Guillarmou's Normal Operator for Magnetic and Thermostat Flows
Sebastián Muñoz-Thon, Sean Richardson
TL;DR
The paper extends Guillarmou’s normal operator program from geodesic flows to magnetic and thermostat flows on closed manifolds. By constructing generalized normal operators and proving their ellipticity as order $-1$ pseudodifferential operators under Anosov-type dynamics and transversality assumptions, it derives stability estimates for magnetic X-ray transforms and, in key cases, injectivity results. A magnetic potential–solenoidal decomposition clarifies the kernel structure and enables parametrices, coercivity, and Livšic-based arguments to connect ray transforms with invariant distributions. These results generalize boundary-based normal operator theory to closed manifolds, with implications for rigidity problems in magnetic and thermostat systems.

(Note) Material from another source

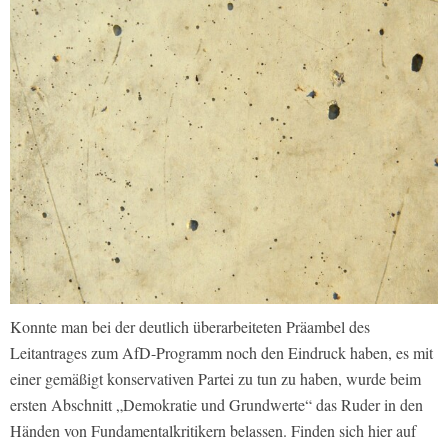
Konnte man bei der deutlich überarbeiteten Präambel des
Leitantrages zum AfD-Programm noch den Eindruck haben, es mit
einer gemäßigt konservativen Partei zu tun zu haben, wurde beim
ersten Abschnitt „Demokratie und Grundwerte“ das Ruder in den
Händen von Fundamentalkritikern belassen. Finden sich hier auf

Overall, the work provides a robust microlocal framework for understanding X-ray-type transforms in richer dynamical settings beyond geodesic flows.
Abstract
Guillarmou's normal operator over a closed Anosov manifold is analogous to the classical normal operator of the geodesic X-ray transform over manifolds with boundary. In this paper, we generalize this normal operator, under some dynamical assumptions, to thermostat flows as well as to the case of the magnetic flows. In particular, we show that these generalized normal operators are elliptic pseudodifferential operators of order -1 in each case. As an application, we prove a stability estimate for the magnetic X-ray transform.